PUBMED FOR HANDHELDS

Search MEDLINE/PubMed


  • Title: Simultaneous monitoring of inorganic cations, amines and amino acids in human sweat by capillary electrophoresis.
    Author: Hirokawa T, Okamoto H, Gosyo Y, Tsuda T, Timerbaev AR.
    Journal: Anal Chim Acta; 2007 Jan 02; 581(1):83-8. PubMed ID: 17386429.
    Abstract:
    The determination of cationic constituents of sweat is widely recognized as a difficult analytical task due to its complex composition and minute sample volumes available for the individual analysis. Capillary electrophoresis (CE) has been evaluated as a simple routine method to measure sweat metal cations, biogenic amines, and amino acids using a sampling procedure previously developed in one of collaborative teams.

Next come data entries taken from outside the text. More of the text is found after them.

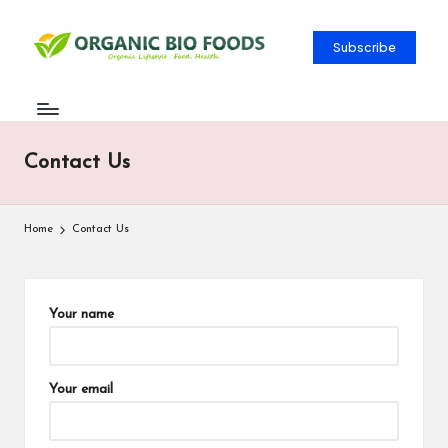
Subscribe
Contact Us
Home
Contact Us
Your name
Your email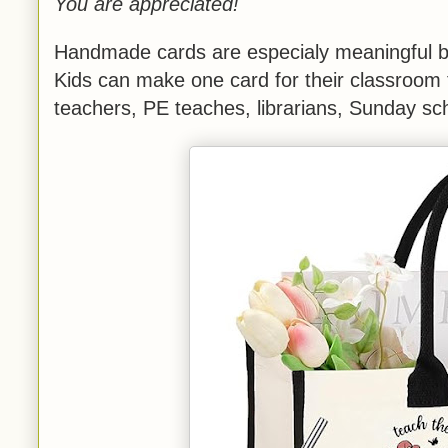
You are appreciated!
Handmade cards are especialy meaningful be
Kids can make one card for their classroom 
teachers, PE teaches, librarians, Sunday sch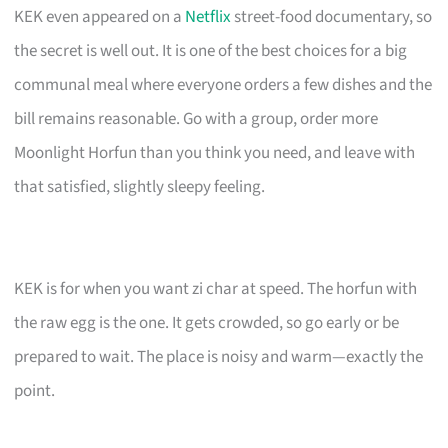
KEK even appeared on a
Netflix
street-food documentary, so
the secret is well out. It is one of the best choices for a big
communal meal where everyone orders a few dishes and the
bill remains reasonable. Go with a group, order more
Moonlight Horfun than you think you need, and leave with
that satisfied, slightly sleepy feeling.
KEK is for when you want zi char at speed. The horfun with
the raw egg is the one. It gets crowded, so go early or be
prepared to wait. The place is noisy and warm—exactly the
point.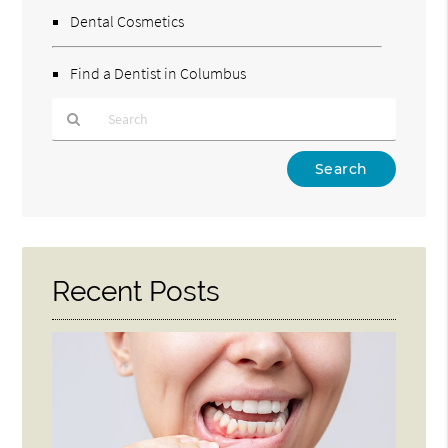
Dental Cosmetics
Find a Dentist in Columbus
Type
Your
Search
Query
Here
Recent Posts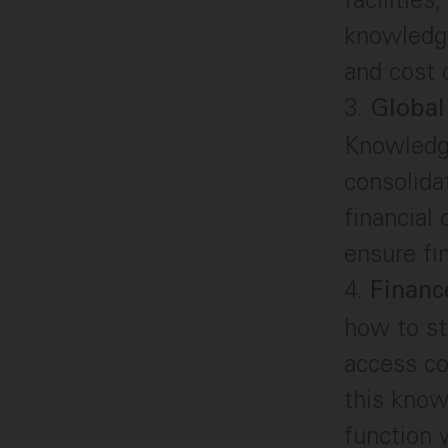
knowledge
and cost o
Global
Knowledge
consolida
financial
ensure fi
Financ
how to st
access co
this know
function 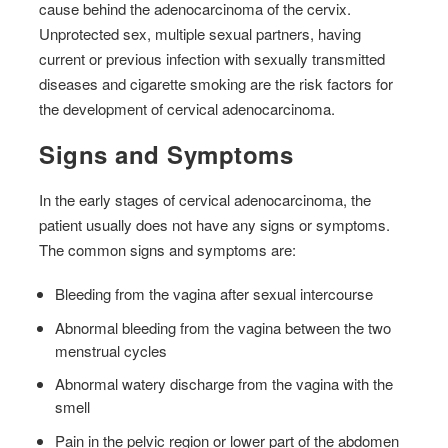
cause behind the adenocarcinoma of the cervix.
Unprotected sex, multiple sexual partners, having
current or previous infection with sexually transmitted
diseases and cigarette smoking are the risk factors for
the development of cervical adenocarcinoma.
Signs and Symptoms
In the early stages of cervical adenocarcinoma, the
patient usually does not have any signs or symptoms.
The common signs and symptoms are:
Bleeding from the vagina after sexual intercourse
Abnormal bleeding from the vagina between the two
menstrual cycles
Abnormal watery discharge from the vagina with the
smell
Pain in the pelvic region or lower part of the abdomen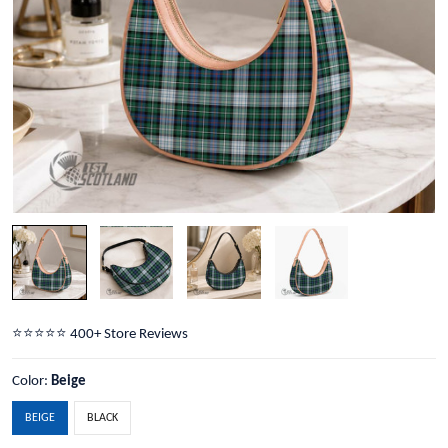
⭐️⭐️⭐️⭐️⭐️ 400+ Store Reviews
Color:
Beige
BEIGE
BLACK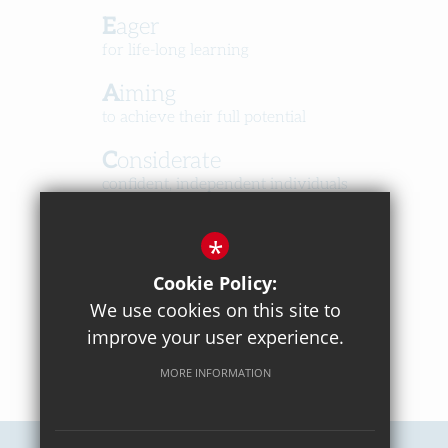
Eager
for life-long learning
Aiming
to achieve their full potential
Considerate
confident, independent individuals
Happy
*
in a caring, respectful community
Cookie Policy:
We use cookies on this site to
improve your user experience.
MORE INFORMATION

The carrier electrolyte, which consisted of 10 mM 4-methylbenzylamine, 6.5 mM alpha-hydroxyisobutyric acid, and 2 mM 18-crown-6 at pH 4.25, allowed the separation of five cations (NH(4)(+), K(+), Ca(2+), Na(+), Mg(2+)) and four amino acids (ornithine, histidine, lysine, arginine) to be completed in about 13 min with a positive polarity of the applied voltage (30 kV). By increasing the sample volume (due to employing hydrodynamic instead of hydrostatic injection mode), it was also possible to detect indirect UV signals of Zn(2+), diethanolamine, and trithanolamine. Sweat samples were collected from the fingers and forearms of three healthy male volunteers and analyzed by CE. A good repeatability and reproducibility of peak area responses based on five intraday and three inter-day assays (average %R.S.D. less than 3.5 and 2.5, respectively) were obtained. The limits of detection were in the range of 3.2-5.8 microM for alkali and alkaline-earth cations (hydrostatic injection) and 0.27-0.79 microM for other target analytes (hydrodynamic injection). The analytical results for particular analytes were found to vary, depending on the sampling spot and individual, but in general correspond well to clinical concentration ranges.